Using Amazon Nova Lite, Observe.AI achieved a 10–15x increase in AI model consumption over a year, supporting about 90,000 requests per minute and processing around 100 million tokens per minute across regions. Additionally, the company also delivers new AI capabilities 40–50 percent faster while maintaining reliable performance.

About Observe.AI

Observe.AI is an AI agent platform for customer experience, helping enterprises automate customer interactions with natural conversations and predictable outcomes. It combines speech understanding, workflow automation, and governance to support AI agents, copilots, and quality insights at scale.

Opportunity | Sustaining high-volume conversational AI as demand rises

As Observe.AI onboarded customers with larger agent populations, inference request volumes increased significantly across its contact center intelligence platform. Because the platform relies on natural language understanding to analyze customer interactions at scale, maintaining inference performance, consistency, and cost predictability became increasingly critical as deployments expanded across customers and regions.

Observe.AI supports both internally hosted models and external models across its platform, allowing customers to choose the most appropriate model for different AI use cases. As usage expanded and inference volumes increased, managing inference efficiently across multiple model paths required greater operational coordination. Anup Pattnaik, ML Manager, Observe.AI, says, “Managing and scaling our own models took a lot of effort. As we added more use cases, our operational complexity increased and slowed how quickly we could experiment.” As customer deployments grew, Observe.AI sought greater flexibility in how it supported inference across its platform while balancing accuracy, throughput, and cost efficiency.

At the same time, the company needed to accelerate the pace at which it could prototype, test, and roll out new AI-powered features. Supporting higher request volumes and token throughput without increasing operational burden became a key priority, alongside maintaining reliable performance for enterprise customers.
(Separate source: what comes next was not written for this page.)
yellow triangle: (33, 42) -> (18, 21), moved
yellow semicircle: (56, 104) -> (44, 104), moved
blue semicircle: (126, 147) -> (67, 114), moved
To continue scaling its platform efficiently, Observe.AI needed a more streamlined approach to large-scale inference that could support sustained expansion without compromising performance or cost control.

Solution | Establishing large-scale inference for conversational AI

To address the growing demands of large-scale inference while reducing operational complexity, Observe.AI turned to AWS to modernize how it runs AI workloads in production. The company adopted Amazon Bedrock to expand its external model options and simplify how selected AI use cases were developed and deployed in production.

Amazon Bedrock provides access to multiple models through a single API. Within this environment, Observe.AI chose Amazon Nova Lite, a model designed for high-throughput inference, to support its contact center intelligence platform. Amazon Nova Lite offered the balance of performance, cost efficiency, and scalability needed to process large volumes of conversational data consistently. Pattnaik explains, “Using managed models reduced the effort required to run some of our AI workloads. We could focus more on how we applied AI in the product rather than on the underlying infrastructure.”

With this foundation in place, Observe.AI integrated inference through Amazon Bedrock directly into its existing services, reducing the effort required to deploy and operate models across environments. Teams could connect AI capabilities into the platform without rearchitecting core systems, supporting both batch and latency-sensitive use cases. This approach also made it easier to iterate on prompts, workflows, and feature design as requirements evolved.

By establishing inference through Amazon Bedrock with Amazon Nova Lite, Observe.AI introduced a more streamlined approach for running high-volume inference workloads, reducing the operational burden associated with model management and deployment.

Outcome | Supporting a 10–15x increase in AI usage at production scale

With Amazon Nova Lite running through Amazon Bedrock, Observe.AI scaled AI inference to support sustained, high-volume usage across its contact center intelligence platform. The company now supports approximately 90,000 requests per minute and processes around 100 million tokens per minute, meeting its enterprise customers’ throughput requirements across regions.

As customer deployments expanded, Observe.AI experienced a 10–15x increase in AI model usage over roughly one year. This growth required inference performance to remain consistent as volumes rose, without introducing instability or unpredictable operating characteristics. “At the volumes we’re running today, reliability becomes non-negotiable. With Amazon Nova handling inference, our platform sustains high traffic without hindering performance,” Pattnaik says.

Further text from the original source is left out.